Give me an (real life) example where these errors matter. Any real data will be ...

vardump · on June 11, 2021

If you're developing floating point code, you're in for a huge surprise, eventually. What happens for example when you subtract two close numbers with an error like this? There are a lot of mechanisms for small errors to become significant.

Many of us have had their attitudes readjusted by a bug where these "insignificant" errors became anything but.

We're often wrong in ways we can't imagine, so it is wise to remain humble and try to strive for correctness over our potentially misguided ideas how things work.

For example, you'd better still have multiple layers of security even though we've already made some other layer "impenetrable". And still check for those "impossible" error cases before they create nearly undebuggable issues.

andi999 · on June 11, 2021

Yes, one has to careful about floating point, but honestly the article is not about that. Actually it is more about something where you do not have to be careful.
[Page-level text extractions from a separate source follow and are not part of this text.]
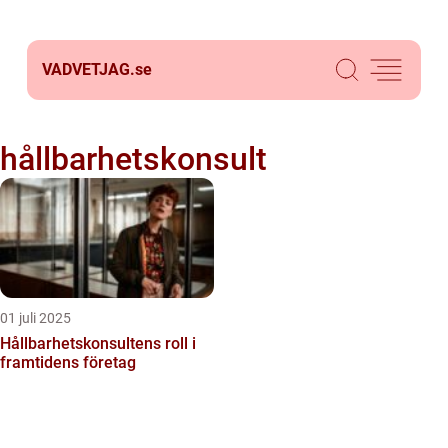
VADVETJAG.
se
hållbarhetskonsult
01 juli 2025
Hållbarhetskonsultens roll i
framtidens företag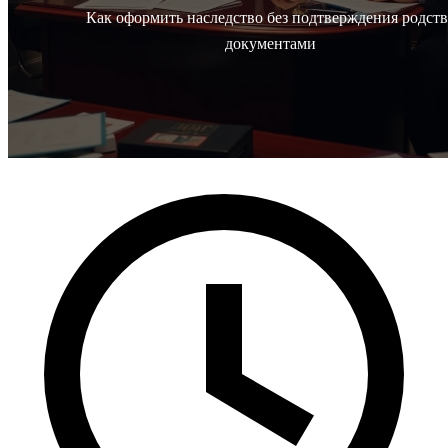
Как оформить наследство без подтверждения родств
документами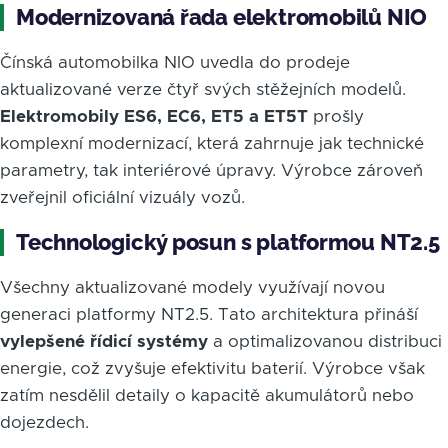
Modernizovaná řada elektromobilů NIO
Čínská automobilka NIO uvedla do prodeje
aktualizované verze čtyř svých stěžejních modelů.
Elektromobily ES6, EC6, ET5 a ET5T
prošly
komplexní modernizací, která zahrnuje jak technické
parametry, tak interiérové úpravy. Výrobce zároveň
zveřejnil oficiální vizuály vozů.
Technologický posun s platformou NT2.5
Všechny aktualizované modely využívají novou
generaci platformy NT2.5. Tato architektura přináší
vylepšené řídicí systémy
a optimalizovanou distribuci
energie, což zvyšuje efektivitu baterií. Výrobce však
zatím nesdělil detaily o kapacitě akumulátorů nebo
dojezdech.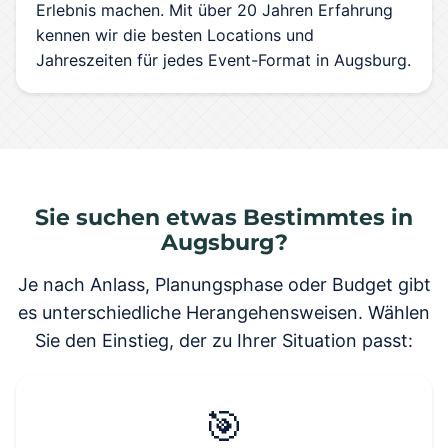
Erlebnis machen. Mit über 20 Jahren Erfahrung
kennen wir die besten Locations und
Jahreszeiten für jedes Event-Format in Augsburg.
Sie suchen etwas Bestimmtes in
Augsburg?
Je nach Anlass, Planungsphase oder Budget gibt
es unterschiedliche Herangehensweisen. Wählen
Sie den Einstieg, der zu Ihrer Situation passt:
🎯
vardump · on June 11, 2021

The article explicitly says while you might get away with it with some luck due to characteristics of the real world data, you do have to be careful.

From TFA:

"Now, in the real world, you have programs that ingest untold amounts of data. They sum numbers, divide them, multiply them, do unspeakable things to them in the name of “big data”. Very few of the people who consider themselves C++ wizards, or F# philosophers, or C# ninjas actually know that one needs to pay attention to how you torture the data. Otherwise, by the time you add, divide, multiply, subtract, and raise to the nth power you might be reporting mush and not data.

One saving grace of the real world is the fact that a given variable is unlikely to contain values with such an extreme range. On the other hand, in the real world, one hardly ever works with just a single variable, and one can hardly every verify the results of individual summations independently.

Anyway, the point of this post was not to make a grand statement, but to illustrate with a simple example that when using floating point, the way numbers are added up, and divided, matters."

GuB-42 · on June 11, 2021

I work with avionics and it does matter.

Yes, real data is noisy but testing needs do be precise and repeatable. For example, if we need to test that a value is <=100, then it must pass at 100 and fail at 100.00000001. And yes, we use margins and fixed point numbers too but sometimes, we need to be precise with floating point numbers.

It also matters in some calculations, for example when doing GCD/LCM with periods and frequencies. For that, we eventually switched to rational numbers because precision of source data was all over the place.

We all know that parts per billion rarely make sense but where do we draw the line? Sometimes, it really matters (ex: GPS clocks), sometimes, PI=3 is fine. So in doubt, use the highest precision possible, you can relax later if you can characterize your error.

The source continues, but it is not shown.